**Task statement**
Going through the lines below, tally those that include "voluptatem", and give only the number.

**Information given**
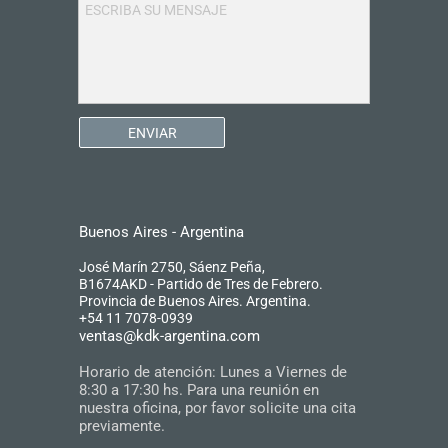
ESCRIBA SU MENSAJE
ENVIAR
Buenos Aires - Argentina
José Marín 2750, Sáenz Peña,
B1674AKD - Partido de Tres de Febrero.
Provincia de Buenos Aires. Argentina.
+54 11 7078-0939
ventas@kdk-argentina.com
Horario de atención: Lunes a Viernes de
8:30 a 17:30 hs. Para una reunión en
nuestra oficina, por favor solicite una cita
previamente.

...

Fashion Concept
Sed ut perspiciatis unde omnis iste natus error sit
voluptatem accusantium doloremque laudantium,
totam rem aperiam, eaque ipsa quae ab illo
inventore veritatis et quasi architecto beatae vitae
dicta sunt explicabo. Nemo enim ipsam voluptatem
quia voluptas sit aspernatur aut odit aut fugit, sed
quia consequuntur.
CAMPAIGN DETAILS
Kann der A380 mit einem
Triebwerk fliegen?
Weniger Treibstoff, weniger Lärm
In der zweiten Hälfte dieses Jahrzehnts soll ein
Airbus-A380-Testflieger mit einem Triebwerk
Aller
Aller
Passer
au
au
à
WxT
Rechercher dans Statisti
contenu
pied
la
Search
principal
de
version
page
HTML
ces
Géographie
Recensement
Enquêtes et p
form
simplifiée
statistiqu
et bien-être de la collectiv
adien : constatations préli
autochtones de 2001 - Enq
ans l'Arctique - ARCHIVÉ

**Your response**
2